While many may know me from my long journey exploring cloud computing (the first few years of which are archived to this blog, followed by three years at CNET writing The Wisdom of Clouds, and now my continuing work on GigaOm/cloud), for some time now I’ve been keenly interested in a more specific topic under the cloud computing umbrella, namely how cloud computing is driving application architectures to adopt the traits of complex adaptive systems.

Complex adaptive systems (CAS) are fascinating beasts. Described by complex systems pioneer John Holland as “systems that have a large numbers of components, often called agents, that interact and adapt or learn”, CAS are the reason major systems in nature work—from biology to ecology to economics and society. CAS allow for constant change, with an emphasis on changes that make the system stronger, although there is a constant risk that the system will see negative events as well.

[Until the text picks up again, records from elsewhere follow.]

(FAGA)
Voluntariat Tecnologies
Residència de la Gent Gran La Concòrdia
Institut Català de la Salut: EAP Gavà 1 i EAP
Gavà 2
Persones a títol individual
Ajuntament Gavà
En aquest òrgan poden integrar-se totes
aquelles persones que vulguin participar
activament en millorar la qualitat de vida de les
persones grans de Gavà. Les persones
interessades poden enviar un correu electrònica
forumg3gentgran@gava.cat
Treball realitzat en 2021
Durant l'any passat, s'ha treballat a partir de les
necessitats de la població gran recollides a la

Why this is fascinating to me is that CAS resist the ability to break them down to component parts, establishing clear cause-and-effect relationships between the agents involved and the emergent behavior of the system as a whole. In fact, the sheer complex nature of these systems means that outcomes from any given action within a system in at best unpredictable, and quite likely impossible.

An excellent example of this, that I’ve used before, is a pile of sand on a table. Imagine dropping more sand, one grain at a time, onto that pile. Quick, how many grains of sand will fall off the table with each grain added to the “system”? It is impossible to predict.

Now, granted, a table of sand isn’t exactly “adaptive”, but it is indicative of what complexity does to predictability.

CAS and IT

When applied to IT—everything from architectures to markets to organizations—the science of complex adaptive systems has real deep ramifications to the ways we plan, design, build, trouble shoot and adapt our most important applications of technology to business. We can’t do everything top-down anymore. Much, much more of our work has to be built and maintained from the bottom up.

Now, I am a novice at all this, so much of what I believe I know today will likely turn out to be wrong. As a quick example, the “Cloud as Complex Systems Architecture” presentation I am giving at Cloud Connect in Santa Clara, CA on Tuesday was supposed to center around focusing on how you automate the operations of individual software components to survive in the cloud. “Focus on tweaking agent automation”, my message was going to be.

However, that is counter to the reality of what has to happen; it is just as important to evaluate the system as a whole, and adjust *whatever* needs to be adjusted to when issues are identified system wide. In other words, an agent-level focus is exactly the kind of thing that gets you in trouble in complex systems. You see? I am still learning.

I hope you will join me as I take this journey. Follow me on Twitter at @jamesurquhart. Subscribe to the RSS feed for this blog. Leave comments. Challenge me. Point me to new sources of information. Tell me I’m full of it and should start over. In return, I promise to listen, and to share my own journey, including insights I gain from books, online courses and the other very smart people I am very lucky to interact with.

This is going to be fun. I’m pumped to get started.